Two or three people, their faces covered with ski masks, drove up
in a van in front of Jewelry by Mardo in the 3700 block of Via Oporto
at about 12:25 p.m., Newport Beach Police Sgt. Steve Shulman said.
“It appears that the suspects got out of the van that had a
sliding door,” he said. “They used a large sledgehammer to smash the
display window and removed the jewelry.”
The robbers were confronted by the owner of the store, “who pulled
out a gun and took a shot at” them, Shulman said.
“But he missed, and they left in a getaway vehicle,” he said.
Several witnesses saw the van go over the island’s bridge. Police
later found the vehicle abandoned near a Mariner’s Mile restaurant
about half a mile away. Shulman said they got into another vehicle
that was waiting for them at that location.
They made off with several diamond rings, some in platinum
settings, he said.
“The individual diamonds were more then two carats in size and
worth tens of thousands of dollars,” Shulman said. “Anyone who is
offered for sale rings with large diamonds or with platinum settings
should contact the police.”
No one was injured in the heist, which happened in broad daylight
and was witnessed by several people on the narrow brick street
fronting the harbor.
Shattered glass was strewn on the sidewalk. A diamond ring that
the robbers had dropped in haste sparkled as it lay on the ground
amid the broken glass.
An unusually large sledgehammer with a long wooden handle and
three iron heads welded together rested against the display window.
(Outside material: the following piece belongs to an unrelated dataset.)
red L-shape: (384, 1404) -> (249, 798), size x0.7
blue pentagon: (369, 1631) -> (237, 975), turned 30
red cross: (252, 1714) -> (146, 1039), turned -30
Police said that was one of the hammers used to break the window.
Sandy Skahen, who was walking out of a bookstore nearby, said she
thought she was watching “a movie being filmed.”
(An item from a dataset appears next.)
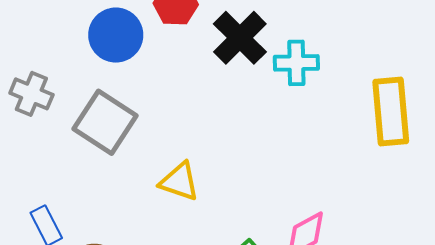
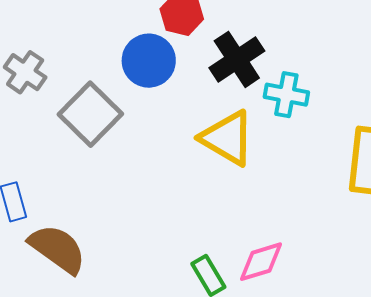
blue circle: (116, 35) -> (149, 61), moved
yellow triangle: (179, 181) -> (227, 138), moved, size x1.4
“I saw this black van come screeching,” she said. “Two men with
ski masks and these huge sledgehammers smashed the store’s window.
They hit it about five times.”
Ray Cruz was eating lunch at a restaurant next door to the jewelry
store.
“When I saw the van pull up and the guys in the masks, I knew they
were going to rob the store,” he said. “They were wearing
Halloween-type white ghost masks with something black over their
eyes.”
Carl Ulrickson, who was also at lunch at the same restaurant, said
he heard the glass shatter.
“It was pretty loud, and then I heard the guys yell, ‘Come on,
let’s go, let’s go,’” he said. “Then I saw them pile in the van and
split.”
Maureen Castana said she saw the van speed down the small, narrow
street at 80 mph.
“They were zooming down very, very fast,” she said. “We walk
around here all the time. Anyone could’ve been killed.”
Shulman said it was a “well-planned and well-cased robbery.”
“They had studied the location,” he said. “They hit the store in
broad daylight and knew that the kind of jewelry they took would have
been put away at night in a safe.”
The entry and exit to the store have locked electric gates, and
the display window was “a thicker glass, heavier than standard
glass,” Shulman said.
The heist was the first such high-profile robbery in several
years.
That last, of Fashion Island’s Traditional Jewelers in January
2001, left a security guard wounded after a quick shoot-out. It also
was the last in a small string of such robberies. Between May 1997
and that month, there were five such incidents.
In the first, thieves made off with $325,000 in diamonds and Rolex
watches from South Coast Plaza’s Ben Bridge jewelry store.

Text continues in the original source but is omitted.